=== DATA EXCERPTS ===
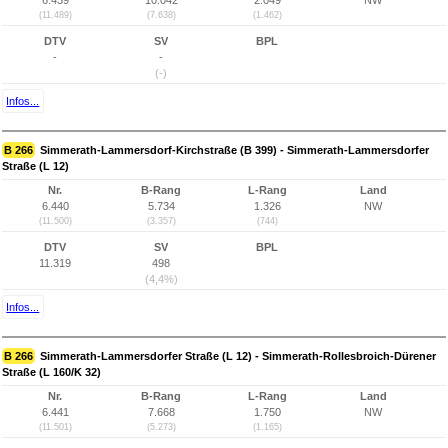
6.439
10.042
2.049
NW
(11.489)
(7.638)
(1.462)
DTV
SV
BPL
-
-
(-)
Infos...
B 266
Simmerath-Lammersdorf-Kirchstraße (B 399) - Simmerath-Lammersdorfer
Straße (L 12)
Nr.
B-Rang
L-Rang
Land
6.440
5.734
1.326
NW
(11.500)
(3.357)
(744)
DTV
SV
BPL
11.319
498
(4,4%)
Infos...
B 266
Simmerath-Lammersdorfer Straße (L 12) - Simmerath-Rollesbroich-Dürener
Straße (L 160/K 32)
Nr.
B-Rang
L-Rang
Land
6.441
7.668
1.750
NW
(11.501)
(5.273)
(1.165)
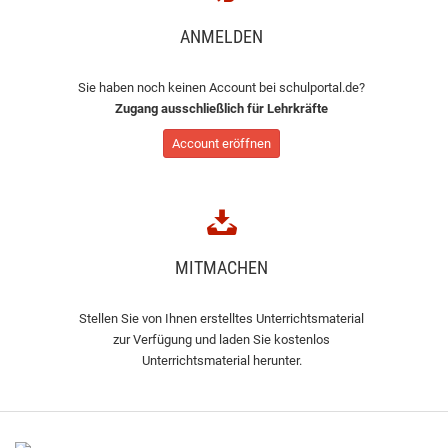
ANMELDEN
Sie haben noch keinen Account bei schulportal.de?
Zugang ausschließlich für Lehrkräfte
Account eröffnen
MITMACHEN
Stellen Sie von Ihnen erstelltes Unterrichtsmaterial
zur Verfügung und laden Sie kostenlos
Unterrichtsmaterial herunter.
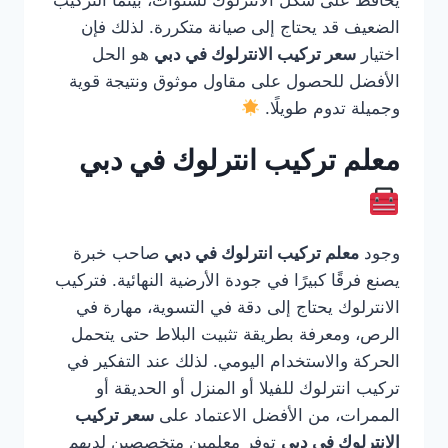
يحافظ على شكل الانترلوك لسنوات، بينما التركيب
الضعيف قد يحتاج إلى صيانة متكررة. لذلك فإن
اختيار
سعر تركيب الانترلوك في دبي
هو الحل
الأفضل للحصول على مقاول موثوق ونتيجة قوية
وجميلة تدوم طويلًا.
معلم تركيب انترلوك في دبي
وجود
معلم تركيب انترلوك في دبي
صاحب خبرة
يصنع فرقًا كبيرًا في جودة الأرضية النهائية. فتركيب
الانترلوك يحتاج إلى دقة في التسوية، مهارة في
الرص، ومعرفة بطريقة تثبيت البلاط حتى يتحمل
الحركة والاستخدام اليومي. لذلك عند التفكير في
تركيب انترلوك للفيلا أو المنزل أو الحديقة أو
الممرات، من الأفضل الاعتماد على
سعر تركيب
الانترلوك في دبي
توفر معلمين متخصصين لديهم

=== WHAT THE TASK ASKS ===
A verbatim transcript of the entries above is required, with the pictures left out.

=== ANSWER TO THIS EXERCISE ===
6.439
10.042
2.049
NW
(11.489)
(7.638)
(1.462)
DTV
SV
BPL
-
-
(-)
Infos...
B 266
Simmerath-Lammersdorf-Kirchstraße (B 399) - Simmerath-Lammersdorfer
Straße (L 12)
Nr.
B-Rang
L-Rang
Land
6.440
5.734
1.326
NW
(11.500)
(3.357)
(744)
DTV
SV
BPL
11.319
498
(4,4%)
Infos...
B 266
Simmerath-Lammersdorfer Straße (L 12) - Simmerath-Rollesbroich-Dürener
Straße (L 160/K 32)
Nr.
B-Rang
L-Rang
Land
6.441
7.668
1.750
NW
(11.501)
(5.273)
(1.165)
ANMELDEN
Sie haben noch keinen Account bei schulportal.de?
Zugang ausschließlich für Lehrkräfte
Account eröffnen
MITMACHEN
Stellen Sie von Ihnen erstelltes Unterrichtsmaterial
zur Verfügung und laden Sie kostenlos
Unterrichtsmaterial herunter.
يحافظ على شكل الانترلوك لسنوات، بينما التركيب
الضعيف قد يحتاج إلى صيانة متكررة. لذلك فإن
اختيار
سعر تركيب الانترلوك في دبي
هو الحل
الأفضل للحصول على مقاول موثوق ونتيجة قوية
وجميلة تدوم طويلًا.
معلم تركيب انترلوك في دبي
وجود
معلم تركيب انترلوك في دبي
صاحب خبرة
يصنع فرقًا كبيرًا في جودة الأرضية النهائية. فتركيب
الانترلوك يحتاج إلى دقة في التسوية، مهارة في
الرص، ومعرفة بطريقة تثبيت البلاط حتى يتحمل
الحركة والاستخدام اليومي. لذلك عند التفكير في
تركيب انترلوك للفيلا أو المنزل أو الحديقة أو
الممرات، من الأفضل الاعتماد على
سعر تركيب
الانترلوك في دبي
توفر معلمين متخصصين لديهم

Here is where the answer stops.